Les rêves sont tout cela et bien plus encore : un mystère vivant,
une réalité sauvage et une source d’amour.
C’est de la relation vivante avec les rêves dont je veux vous
entretenir aujourd’hui. Ce faisant, j’ai à l’esprit les mots
de mon enseignant spirituel Richard Moss dont je regardais une vidéo
hier dans laquelle il nous invitait à considérer la relation comme
un être vivant. Toutes nos relations, à commencer par notre
relation avec nous-même, la relation avec autrui, la relation avec
la Terre, la relation avec le grand Mystère d’être. C’est un
changement radical de paradigme que de considérer la relation comme
étant un être vivant ayant ses propres besoins, sa propre vie et sa
propre intelligence. Par exemple, dans le dialogue entre deux êtres,
il se produit un shift radical en considérant qu’une fois
entendus les besoins et points de vue de chacun, la relation a son
propre point de vue et ses besoins propres à exprimer. Tout à coup
se produit un élargissement de perspective. En termes spirituels,
nous pouvons parler alors de l’irruption du Saint Esprit qui relie
les deux que sont le Père/Mère et le Fils/Fille.

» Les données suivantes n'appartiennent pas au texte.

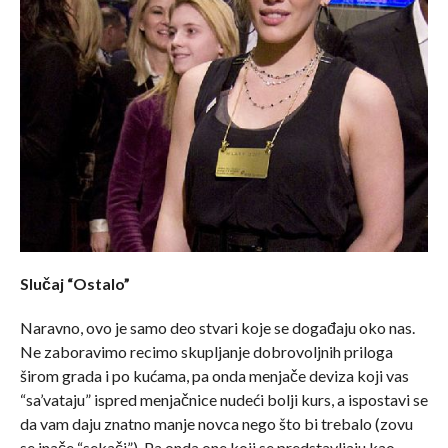
Slučaj “Ostalo”
Naravno, ovo je samo deo stvari koje se događaju oko nas.
Ne zaboravimo recimo skupljanje dobrovoljnih priloga
širom grada i po kućama, pa onda menjače deviza koji vas
“sa’vataju” ispred menjačnice nudeći bolji kurs, a ispostavi se
da vam daju znatno manje novca nego što bi trebalo (zovu
se inače “sekači”). Pa onda one koji se predstavljaju kao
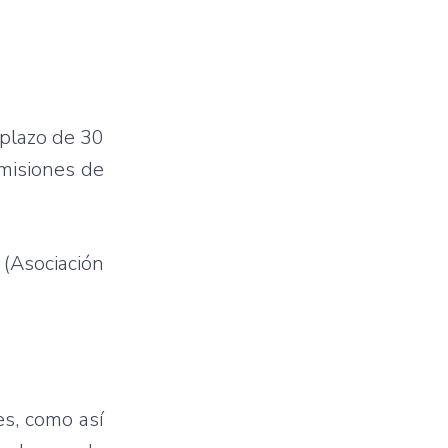
 plazo de 30
emisiones de
Asociación
es, como así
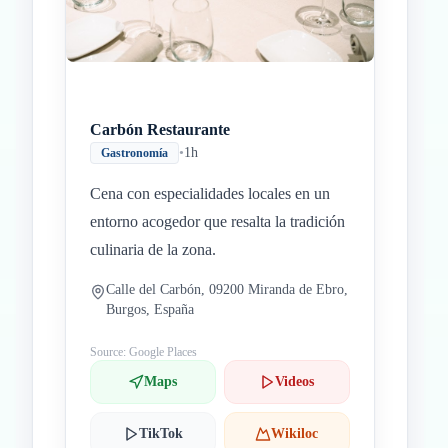
Carbón Restaurante
•
1h
Gastronomía
Cena con especialidades locales en un
entorno acogedor que resalta la tradición
culinaria de la zona.
Calle del Carbón, 09200 Miranda de Ebro,
Burgos, España
Source: Google Places
Maps
Videos
TikTok
Wikiloc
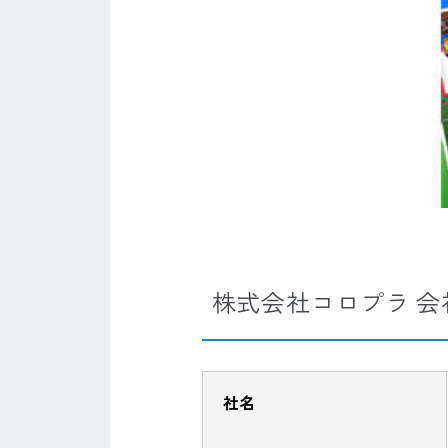
株式会社コロプラ 会
社名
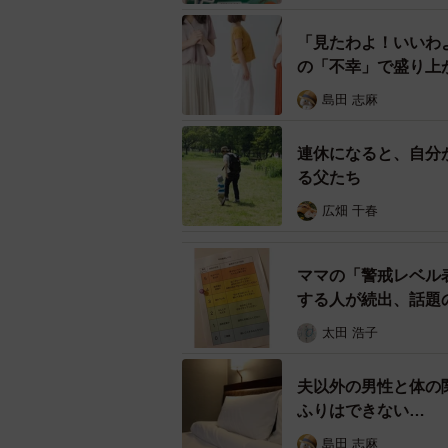
「見たわよ！いいわ
の「不幸」で盛り上
島田 志麻
連休になると、自分
る父たち
広畑 千春
いちど火がつくと
ママの「警戒レベル
する人が続出、話題
ただ、ヒートアップして状況が良く
太田 浩子
経験ありません。子どもの行動にイ
しは…。むしろ、更に子どもが泣い
夫以外の男性と体の
達からも嫌われる」という、今の場
ふりはできない…
は思ってしまいます。「ママは嫌い
島田 志麻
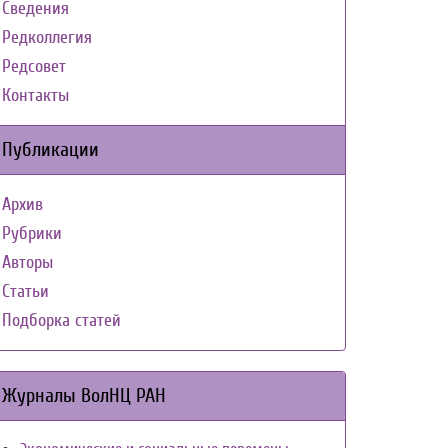
Сведения
Редколлегия
Редсовет
Контакты
Публикации
Архив
Рубрики
Авторы
Статьи
Подборка статей
Журналы ВолНЦ РАН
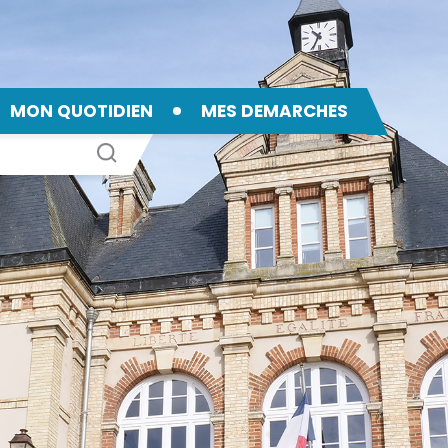
MON QUOTIDIEN
MES DEMARCHES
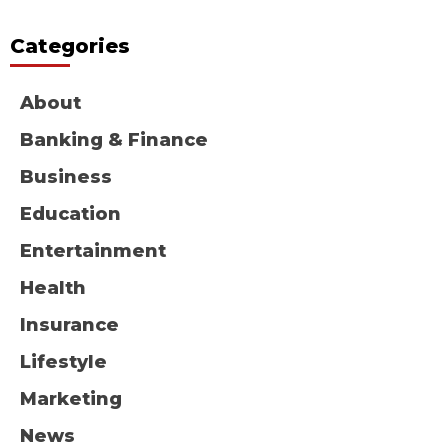
Categories
About
Banking & Finance
Business
Education
Entertainment
Health
Insurance
Lifestyle
Marketing
News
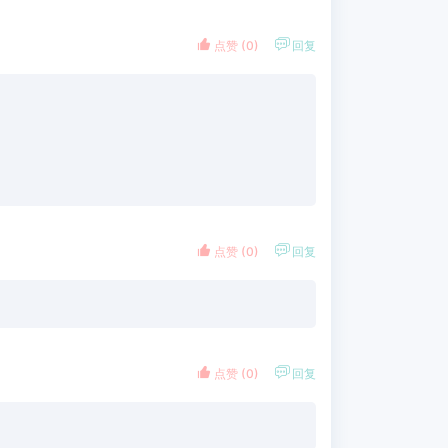


点赞 (
0
)
回复


点赞 (
0
)
回复


点赞 (
0
)
回复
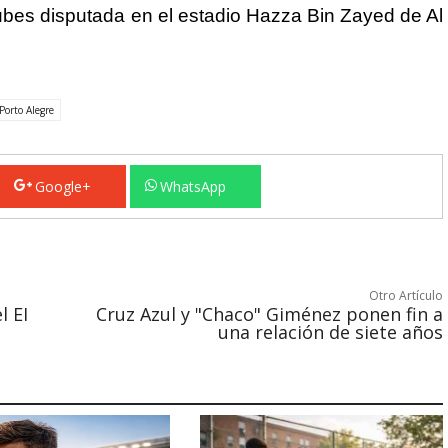
lubes disputada en el estadio Hazza Bin Zayed de Al
Porto Alegre
Google+
WhatsApp
Otro Artículo
l EI
Cruz Azul y "Chaco" Giménez ponen fin a
una relación de siete años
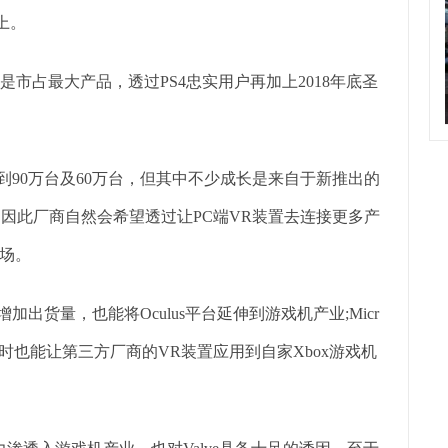
上。
旧是市占最大产品，透过PS4忠实用户再加上2018年底圣
成长到90万台及60万台，但其中不少成长是来自于新推出的
，因此厂商自然会希望透过让PC端VR装置去连接更多产
场。
加出货量，也能将Oculus平台延伸到游戏机产业;Micr
同时也能让第三方厂商的VR装置应用到自家Xbox游戏机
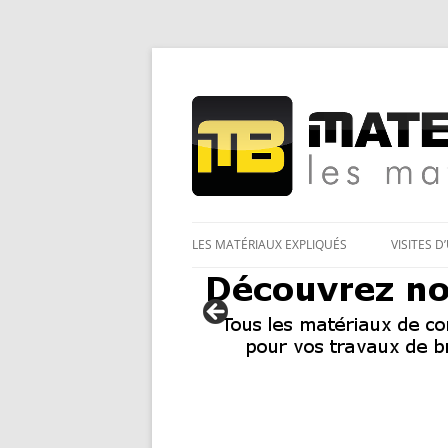
Les Matériaux des pro pour tous
Matériaux et bricol
LES MATÉRIAUX EXPLIQUÉS
VISITES D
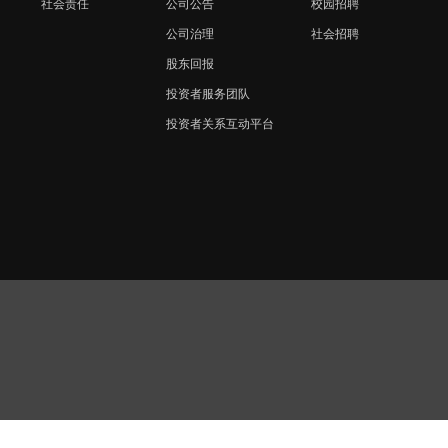
社会责任
公司公告
校园招聘
公司治理
社会招聘
股东回报
投资者服务团队
投资者关系互动平台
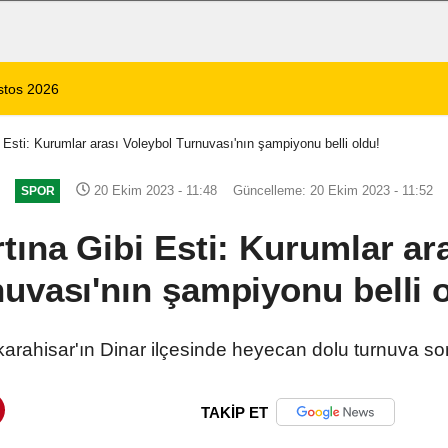
 1 Ölü, 15 Yaralı
14:59
8 Ağustos 2026 Af
i Esti: Kurumlar arası Voleybol Turnuvası'nın şampiyonu belli oldu!
20 Ekim 2023 - 11:48
Güncelleme: 20 Ekim 2023 - 11:52
SPOR
rtına Gibi Esti: Kurumlar ar
uvası'nın şampiyonu belli 
arahisar'ın Dinar ilçesinde heyecan dolu turnuva so
TAKİP ET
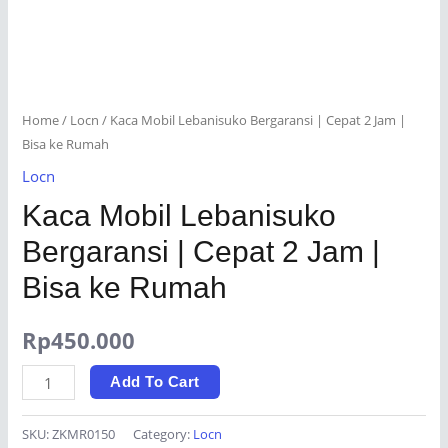
Home
/
Locn
/ Kaca Mobil Lebanisuko Bergaransi | Cepat 2 Jam |
Bisa ke Rumah
Locn
Kaca Mobil Lebanisuko
Bergaransi | Cepat 2 Jam |
Bisa ke Rumah
Rp
450.000
Kaca
Add To Cart
Mobil
Lebanisuko
SKU:
ZKMR0150
Category:
Locn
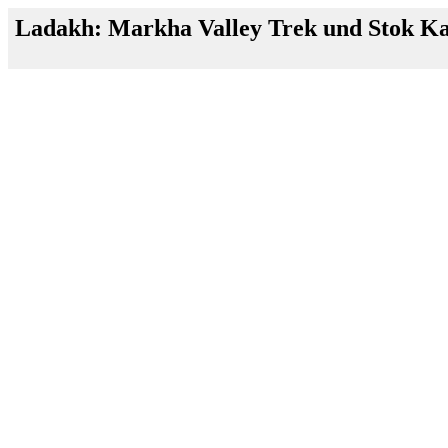
Ladakh: Markha Valley Trek und Stok K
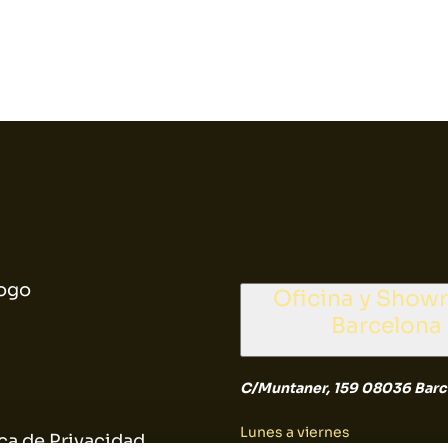
ogo
Oficina y Sho
Barcelona
C/Muntaner, 159 08036 Barc
Lunes a viernes
ica de Privacidad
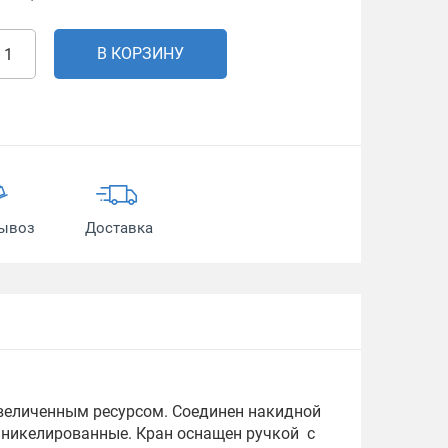
В КОРЗИНУ
ывоз
Доставка
величенным ресурсом. Соединен накидной
, никелированные. Кран оснащен ручкой с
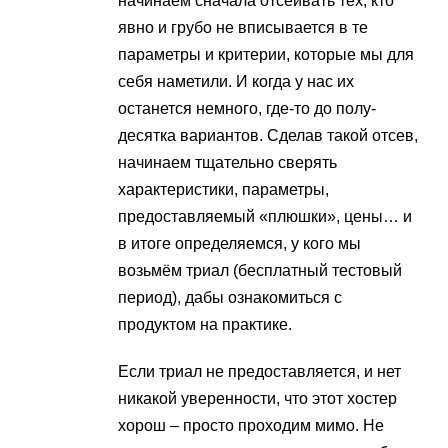
начинаем сначала отсеивать тех, кто
явно и грубо не вписывается в те
параметры и критерии, которые мы для
себя наметили. И когда у нас их
останется немного, где-то до полу-
десятка вариантов. Сделав такой отсев,
начинаем тщательно сверять
характеристики, параметры,
предоставляемый «плюшки», цены… и
в итоге определяемся, у кого мы
возьмём триал (бесплатный тестовый
период), дабы ознакомиться с
продуктом на практике.
Если триал не предоставляется, и нет
никакой уверенности, что этот хостер
хорош – просто проходим мимо. Не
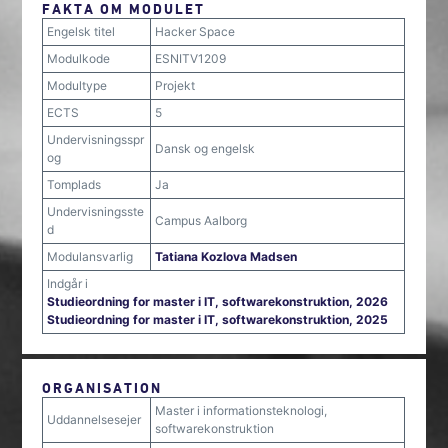
FAKTA OM MODULET
Engelsk titel
Hacker Space
Modulkode
ESNITV1209
Modultype
Projekt
ECTS
5
Undervisningsspr
Dansk og engelsk
og
Tomplads
Ja
Undervisningsste
Campus Aalborg
d
Modulansvarlig
Tatiana Kozlova Madsen
Indgår i
Studieordning for master i IT, softwarekonstruktion, 2026
Studieordning for master i IT, softwarekonstruktion, 2025
ORGANISATION
Master i informationsteknologi,
Uddannelsesejer
softwarekonstruktion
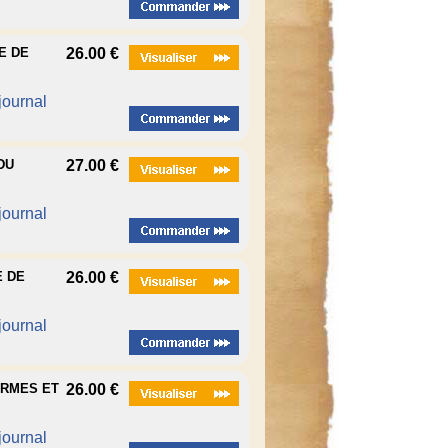
E DE
26.00 €
 journal
DU
27.00 €
 journal
E DE
26.00 €
 journal
ARMES ET
26.00 €
 journal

Il est qualifié
de « saint » car l’ultime de la relation est l’Amour
qui ré-unit les deux en une unité, qui les amène à se
re-connaître.
Voilà pour le contexte spirituel du travail dont je veux vous
parler, qui n’est qu’un élément d’un Travail plus vaste que
Byron Katie comme Richard Moss, et avant eux d’innombrables
enseignants, ont appelé simplement « the Work ». Le
Travail de conscience. Il n’a qu’une visée : la libération
de la conscience de toutes les illusions qui l’enchaînent.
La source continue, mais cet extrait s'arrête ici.